On the DKEFS design fluency test, impaired performance at week 0 was observed in 19.1%, 7.5%, and 3.4% of the PHIV, HEU, and HUU groups, respectively. The prevalence of impairment decreased over time but was higher at each study week in the PHIV youth relative to the HUU youth, with adjusted odds of impairment of 6.78 (95% CI: 2.67 to 17.26); P < 0.001. The prevalence of impairment was also higher in the HEU than the HUU group at each study week, but the difference was shy of statistical significance [aOR = 2.69 (95% CI: 0.96 to 7.50); P = 0.06]. DKEFS verbal fluency followed a similar pattern. Impaired performance at week 0 was observed among 18.2%, 4.5%, and 4.1% among PHIV, HEU and HUU groups, respectively, and the prevalence of impairment was higher in the PHIV youth than both comparison groups at each study week. Compared with the HUU group, the adjusted odds of impairment was significantly higher, aOR 4.75 (95% CI: 1.94 to 11.65; P = 0.001) in the PHIV youth, but not in the HEU youth, aOR = 1.21 (95% CI: 0.41 to 3.59; P = 0.74).

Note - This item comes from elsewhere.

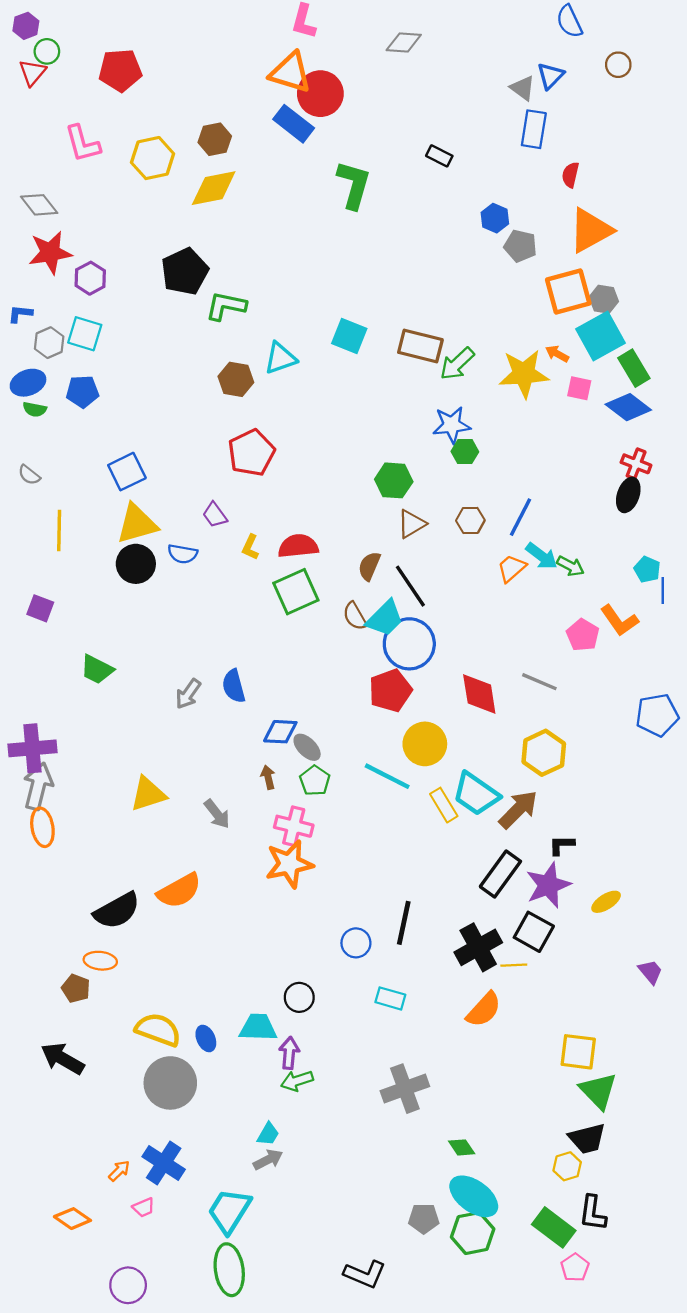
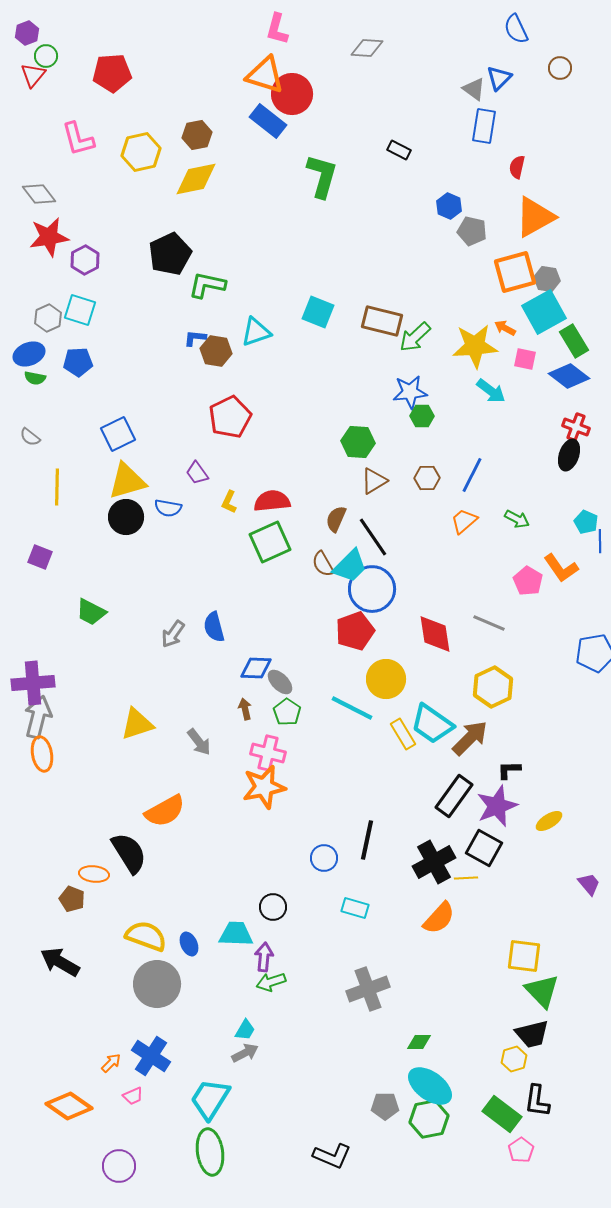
blue L-shape: (20, 314) -> (195, 338), moved
cyan arrow: (542, 556) -> (491, 391), moved
black semicircle: (117, 911) -> (129, 853), moved, turned -93
green diamond: (462, 1147) -> (419, 1042), turned -55
orange diamond: (72, 1219) -> (69, 1106), size x1.4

Processing Speed and Working Memory
The standard scores and the prevalence of impairment based on z-scores are shown in Table 3tbl3. Processing speed impairment rates, as measured by PSI, were 3.2% in both HUU and HEU and 7.6% in PHIV youth. Although the adjusted odds of impairment were approximately double in PHIV compared with HUU youth [aOR = 1.89 (95% CI: 0.36 to 9.79)], this was not significantly different, but the adjusted mean difference in PSI was significantly lower, indicating poorer performance [−7.9 (95% CI: −13.8 to −2.1); P = 0.008]. Neither impairment rates nor adjusted mean differences in standard PSI scores were significantly different in HEU versus HUU youth. Working memory impairment, as measured by FDI impairment rates, was 12.6% in PHIV and 3.6% in HUU; no youth in the HEU group met criteria for impairment in FDI. The scores showed a similar pattern between groups as with PSI: the adjusted odds of impairment in PHIV versus HUU youth were not significantly different, but the adjusted mean difference in FDI standard scores was significantly lower, indicating poorer performance [−7.8 (−12.9 to −2.6); P = 0.003] among PHIV youth. No HEU youth met criteria for impairment in FDI scores; adjusted mean FDI scores did not differ significantly between the HEU and HUU groups (Table 3).
Table 3.
Neuropsychological tests performed at study enrolment (week 0).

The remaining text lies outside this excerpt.